### Instructions for the task
State how many lines in the listing below hold "Google", with no other words.

===============

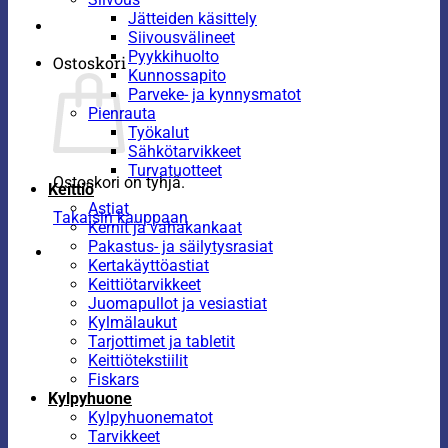
Jätteiden käsittely
Siivousvälineet
Pyykkihuolto
Ostoskori
Kunnossapito
Parveke- ja kynnysmatot
Pienrauta
Työkalut
Sähkötarvikkeet
Turvatuotteet
Ostoskori on tyhjä.
Keittiö
Astiat
Takaisin kauppaan
Kernit ja vahakankaat
Pakastus- ja säilytysrasiat
Kertakäyttöastiat
Keittiötarvikkeet
Juomapullot ja vesiastiat
Kylmälaukut
Tarjottimet ja tabletit
Keittiötekstiilit
Fiskars
Kylpyhuone
Kylpyhuonematot
Tarvikkeet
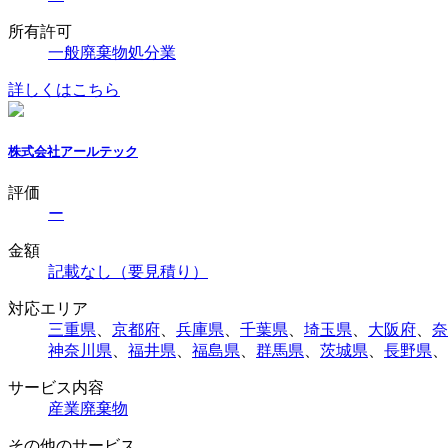
所有許可
一般廃棄物処分業
詳しくはこちら
株式会社アールテック
評価
ー
金額
記載なし（要見積り）
対応エリア
三重県
、
京都府
、
兵庫県
、
千葉県
、
埼玉県
、
大阪府
、
奈
神奈川県
、
福井県
、
福島県
、
群馬県
、
茨城県
、
長野県
、
サービス内容
産業廃棄物
その他のサービス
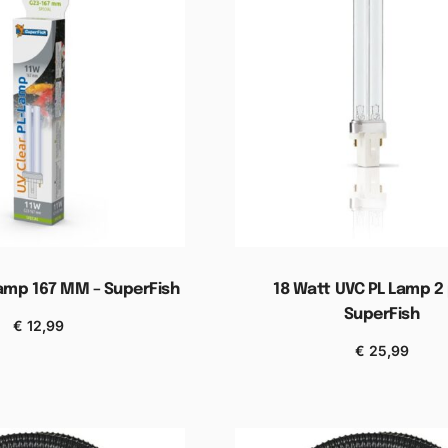
lamp 167 MM – SuperFish
18 Watt UVC PL Lamp 2 
SuperFish
€
12,99
n aan winkelwagen
€
25,99
Toevoegen aan winkel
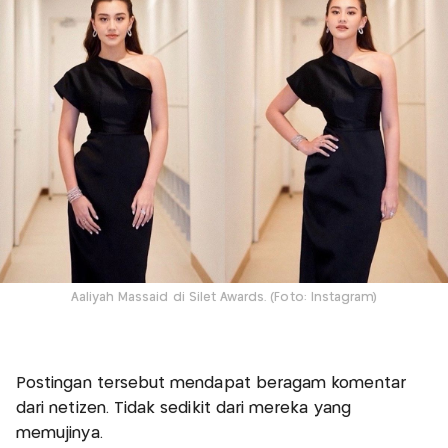
Aaliyah Massaid di Silet Awards. (Foto: Instagram)
Postingan tersebut mendapat beragam komentar
dari netizen. Tidak sedikit dari mereka yang
memujinya.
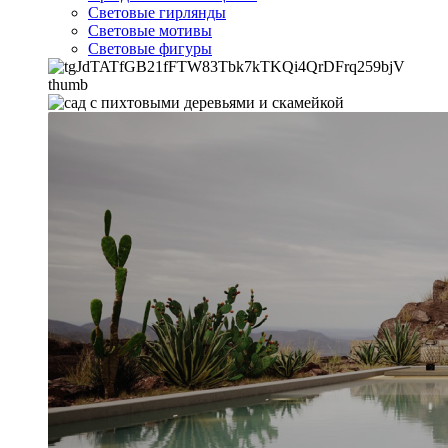
Световые гирлянды
Световые мотивы
Световые фигуры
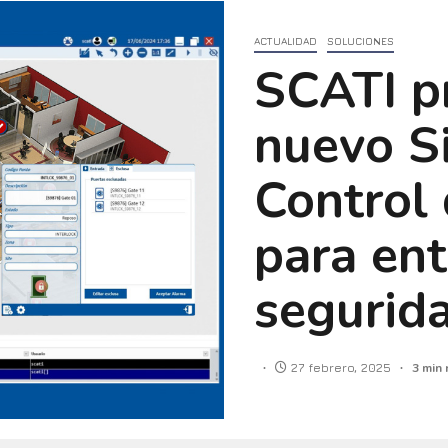
ACTUALIDAD
SOLUCIONES
SCATI p
nuevo S
Control 
para ent
segurid
27 febrero, 2025
3 min 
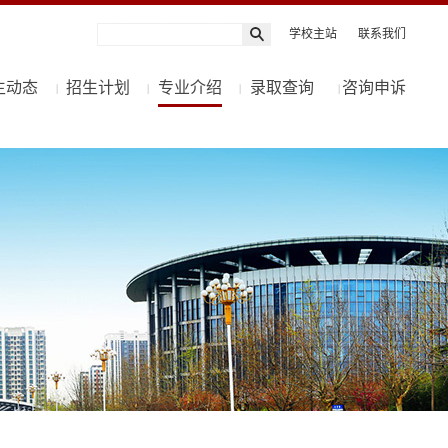
学校主站
联系我们
生动态
招生计划
专业介绍
录取查询
咨询申诉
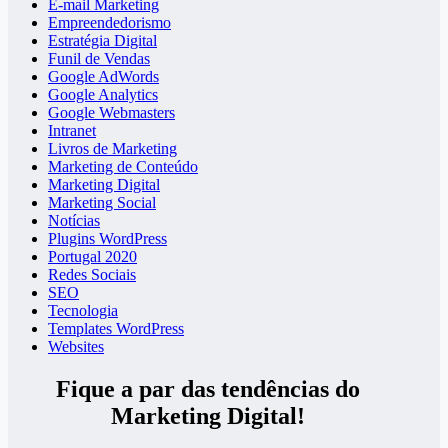
E-mail Marketing
Empreendedorismo
Estratégia Digital
Funil de Vendas
Google AdWords
Google Analytics
Google Webmasters
Intranet
Livros de Marketing
Marketing de Conteúdo
Marketing Digital
Marketing Social
Notícias
Plugins WordPress
Portugal 2020
Redes Sociais
SEO
Tecnologia
Templates WordPress
Websites
Fique a par das tendências do
Marketing Digital!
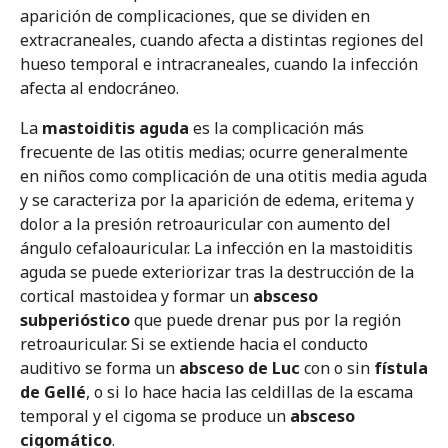
aparición de complicaciones, que se dividen en
extracraneales, cuando afecta a distintas regiones del
hueso temporal e intracraneales, cuando la infección
afecta al endocráneo.
La
mastoiditis aguda
es la complicación más
frecuente de las otitis medias; ocurre generalmente
en niños como complicación de una otitis media aguda
y se caracteriza por la aparición de edema, eritema y
dolor a la presión retroauricular con aumento del
ángulo cefaloauricular. La infección en la mastoiditis
aguda se puede exteriorizar tras la destrucción de la
cortical mastoidea y formar un
absceso
subperióstico
que puede drenar pus por la región
retroauricular. Si se extiende hacia el conducto
auditivo se forma un
absceso de Luc
con o sin
fístula
de Gellé
, o si lo hace hacia las celdillas de la escama
temporal y el cigoma se produce un
absceso
cigomático
.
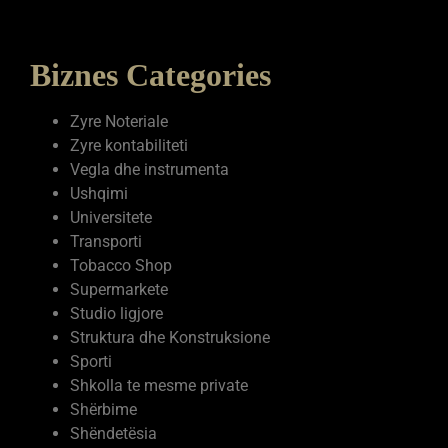
Biznes Categories
Zyre Noteriale
Zyre kontabiliteti
Vegla dhe instrumenta
Ushqimi
Universitete
Transporti
Tobacco Shop
Supermarkete
Studio ligjore
Struktura dhe Konstruksione
Sporti
Shkolla te mesme private
Shërbime
Shëndetësia
Servise elektronike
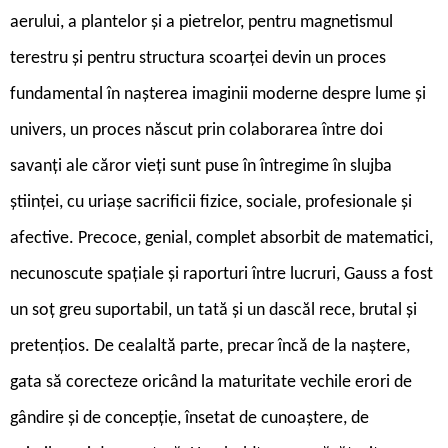
aerului, a plantelor și a pietrelor, pentru magnetismul
terestru și pentru structura scoarței devin un proces
fundamental în nașterea imaginii moderne despre lume și
univers, un proces născut prin colaborarea între doi
savanți ale căror vieți sunt puse în întregime în slujba
științei, cu uriașe sacrificii fizice, sociale, profesionale și
afective. Precoce, genial, complet absorbit de matematici,
necunoscute spațiale și raporturi între lucruri, Gauss a fost
un soț greu suportabil, un tată și un dascăl rece, brutal și
pretențios. De cealaltă parte, precar încă de la naștere,
gata să corecteze oricând la maturitate vechile erori de
gândire și de concepție, însetat de cunoaștere, de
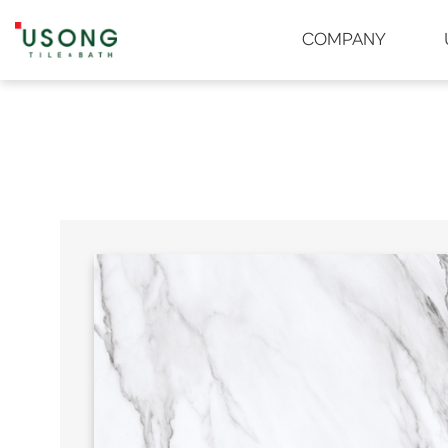
유송타일 & 바스
COMPANY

===============

### Expected answer
3